3

We have a Cassandra cluster (2.1.11) with 15 nodes, replication factor 3 on SSD drives.

One of the table occupies 12 TB. Both live disk space and total disk space are equivalent. I also verified this number is the same on Ops center, JMX reports, and actual folder size on the file system.

We're getting in short of space, so we have removed 35% of the entire data. (each entry has 104 bytes, so we removed billions of rows)

However, we have gained no free space at all, although we see a lot of compactions going on while we delete entries.

Since then, we ran nodetool repair / nodetool clean / restart process jvm, no luck.

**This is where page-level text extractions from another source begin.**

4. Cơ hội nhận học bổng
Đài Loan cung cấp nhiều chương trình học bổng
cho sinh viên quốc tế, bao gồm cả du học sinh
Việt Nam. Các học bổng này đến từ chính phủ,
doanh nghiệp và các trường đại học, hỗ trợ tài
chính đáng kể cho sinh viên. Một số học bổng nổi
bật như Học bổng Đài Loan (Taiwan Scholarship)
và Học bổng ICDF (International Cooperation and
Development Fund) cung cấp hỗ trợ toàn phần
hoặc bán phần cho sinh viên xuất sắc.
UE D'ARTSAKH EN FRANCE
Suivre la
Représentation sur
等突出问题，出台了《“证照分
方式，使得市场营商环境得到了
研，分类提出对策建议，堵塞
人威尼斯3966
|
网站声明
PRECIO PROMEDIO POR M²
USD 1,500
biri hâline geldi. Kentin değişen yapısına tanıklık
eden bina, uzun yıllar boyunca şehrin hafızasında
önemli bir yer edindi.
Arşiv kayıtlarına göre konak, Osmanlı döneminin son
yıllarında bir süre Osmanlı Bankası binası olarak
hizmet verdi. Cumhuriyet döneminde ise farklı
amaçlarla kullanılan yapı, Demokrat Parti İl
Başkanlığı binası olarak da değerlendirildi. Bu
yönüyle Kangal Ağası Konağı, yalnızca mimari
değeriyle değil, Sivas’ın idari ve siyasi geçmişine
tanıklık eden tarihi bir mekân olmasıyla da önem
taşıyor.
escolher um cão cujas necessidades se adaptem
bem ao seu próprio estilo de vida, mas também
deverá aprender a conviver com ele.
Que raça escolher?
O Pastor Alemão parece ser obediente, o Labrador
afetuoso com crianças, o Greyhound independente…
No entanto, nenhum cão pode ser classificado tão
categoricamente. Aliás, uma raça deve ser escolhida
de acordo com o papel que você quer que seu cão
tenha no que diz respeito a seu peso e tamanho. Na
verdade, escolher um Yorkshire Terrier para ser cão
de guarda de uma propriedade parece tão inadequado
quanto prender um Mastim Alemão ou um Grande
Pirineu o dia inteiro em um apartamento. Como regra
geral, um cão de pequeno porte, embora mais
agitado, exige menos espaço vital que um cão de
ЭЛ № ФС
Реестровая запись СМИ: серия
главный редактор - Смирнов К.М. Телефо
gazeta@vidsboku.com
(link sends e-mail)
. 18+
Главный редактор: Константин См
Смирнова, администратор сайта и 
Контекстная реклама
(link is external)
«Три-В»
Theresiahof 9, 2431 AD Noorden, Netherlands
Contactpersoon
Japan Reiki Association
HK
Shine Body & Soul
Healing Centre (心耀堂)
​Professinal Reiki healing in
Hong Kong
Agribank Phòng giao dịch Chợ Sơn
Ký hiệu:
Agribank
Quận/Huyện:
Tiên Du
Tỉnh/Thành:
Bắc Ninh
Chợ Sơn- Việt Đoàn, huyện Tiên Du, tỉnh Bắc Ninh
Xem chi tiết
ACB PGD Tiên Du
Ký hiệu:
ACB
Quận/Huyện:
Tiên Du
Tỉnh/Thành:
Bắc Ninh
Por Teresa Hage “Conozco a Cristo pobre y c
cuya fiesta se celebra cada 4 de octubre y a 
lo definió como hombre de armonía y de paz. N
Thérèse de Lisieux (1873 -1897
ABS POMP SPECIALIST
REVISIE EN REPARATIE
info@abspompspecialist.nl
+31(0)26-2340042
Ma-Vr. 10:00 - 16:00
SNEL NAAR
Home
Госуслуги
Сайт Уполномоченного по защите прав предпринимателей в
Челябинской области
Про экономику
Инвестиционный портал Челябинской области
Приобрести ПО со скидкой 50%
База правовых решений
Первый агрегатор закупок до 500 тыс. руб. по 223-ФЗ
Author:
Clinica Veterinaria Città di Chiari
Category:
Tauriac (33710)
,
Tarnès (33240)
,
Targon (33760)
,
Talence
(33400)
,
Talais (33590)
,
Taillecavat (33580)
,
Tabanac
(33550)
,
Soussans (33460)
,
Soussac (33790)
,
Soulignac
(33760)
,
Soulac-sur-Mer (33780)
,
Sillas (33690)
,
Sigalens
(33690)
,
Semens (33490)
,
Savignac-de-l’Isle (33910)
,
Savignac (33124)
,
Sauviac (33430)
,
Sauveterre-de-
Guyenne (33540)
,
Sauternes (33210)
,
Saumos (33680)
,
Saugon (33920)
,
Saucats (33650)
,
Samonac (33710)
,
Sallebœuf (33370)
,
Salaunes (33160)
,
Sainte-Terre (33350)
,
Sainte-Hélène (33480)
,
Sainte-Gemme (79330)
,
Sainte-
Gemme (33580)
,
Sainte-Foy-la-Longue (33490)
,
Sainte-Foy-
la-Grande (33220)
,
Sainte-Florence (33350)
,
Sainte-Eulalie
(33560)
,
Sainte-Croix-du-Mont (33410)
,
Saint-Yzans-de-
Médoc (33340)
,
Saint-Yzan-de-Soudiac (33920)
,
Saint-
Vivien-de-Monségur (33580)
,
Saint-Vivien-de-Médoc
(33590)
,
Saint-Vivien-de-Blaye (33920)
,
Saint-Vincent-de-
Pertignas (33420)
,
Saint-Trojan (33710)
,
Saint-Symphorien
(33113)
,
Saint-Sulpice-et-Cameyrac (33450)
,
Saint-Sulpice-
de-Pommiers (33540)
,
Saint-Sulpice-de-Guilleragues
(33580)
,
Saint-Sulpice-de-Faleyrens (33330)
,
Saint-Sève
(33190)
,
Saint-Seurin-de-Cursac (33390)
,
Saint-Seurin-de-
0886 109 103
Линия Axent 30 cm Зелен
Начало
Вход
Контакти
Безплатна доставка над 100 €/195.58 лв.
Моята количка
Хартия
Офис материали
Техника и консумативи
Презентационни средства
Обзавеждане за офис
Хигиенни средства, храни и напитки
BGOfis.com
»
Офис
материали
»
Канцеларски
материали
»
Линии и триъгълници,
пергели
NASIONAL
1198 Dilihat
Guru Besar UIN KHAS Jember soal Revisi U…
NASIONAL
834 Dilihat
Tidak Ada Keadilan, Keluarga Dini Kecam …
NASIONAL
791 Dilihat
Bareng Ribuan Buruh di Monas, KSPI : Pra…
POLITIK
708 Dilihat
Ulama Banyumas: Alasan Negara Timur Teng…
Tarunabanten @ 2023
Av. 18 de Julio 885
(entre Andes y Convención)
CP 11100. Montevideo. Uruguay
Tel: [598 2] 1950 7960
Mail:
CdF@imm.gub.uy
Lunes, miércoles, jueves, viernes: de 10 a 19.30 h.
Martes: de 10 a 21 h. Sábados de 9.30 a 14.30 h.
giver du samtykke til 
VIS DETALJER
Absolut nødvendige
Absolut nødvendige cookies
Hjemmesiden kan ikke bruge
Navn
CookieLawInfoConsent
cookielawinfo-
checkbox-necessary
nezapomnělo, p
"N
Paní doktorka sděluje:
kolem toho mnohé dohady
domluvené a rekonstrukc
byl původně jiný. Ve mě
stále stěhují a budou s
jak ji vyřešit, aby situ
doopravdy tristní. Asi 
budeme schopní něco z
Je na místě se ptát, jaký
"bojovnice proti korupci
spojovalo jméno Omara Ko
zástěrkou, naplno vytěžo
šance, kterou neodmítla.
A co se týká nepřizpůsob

Does anybody know any other thing I can do?

Cœur
  • 37,241
  • 25
  • 195
  • 267
  • Note the GC grace if you are running short on disk you could lower that for now and trigger compactions. – Jeff Beck Oct 26 '16 at 22:40
  • Thank you. We've run nightly cleanup batch process for a week. It hasn't been 10 days so far. We might change this value and restart process. Will update how that goes. – Hidetomo Morimoto Oct 28 '16 at 17:14
  • We have set gc_grace_periods to 3 days, and started repair process. We have not restarted the process. I certainly see the down-trend, but it's very slow. Last 3 days, we only see 30GB space freed up. Should we better restart all the boxes, or wait until the entire repair process finish? Repair process usually takes 7 - 10 days for us. – Hidetomo Morimoto Nov 04 '16 at 18:36
  • 1
    Its compactions not repairs that clean disk space. If you are using stcs there is no guarentee all deleted data will be cleaned up in a timely fashion. you may need to consider leveled. – Jeff Beck Nov 04 '16 at 18:44
  • 1
    Thank you. We're using LeveledCompactionStrategy on that particular index table. We'll stop repair process and run nodetool compact instead. – Hidetomo Morimoto Nov 04 '16 at 23:17

1 Answers1

3

Assume you'll have to wait gc_grace_seconds before the deleted data are eligible for getting their generated tombstones finally removed. So plan ahead in due time :)

Here's a good link on understanding the inner working of Cassandra and delete vs release of disk space. And maybe consider this link as well on howto do user defined compaction.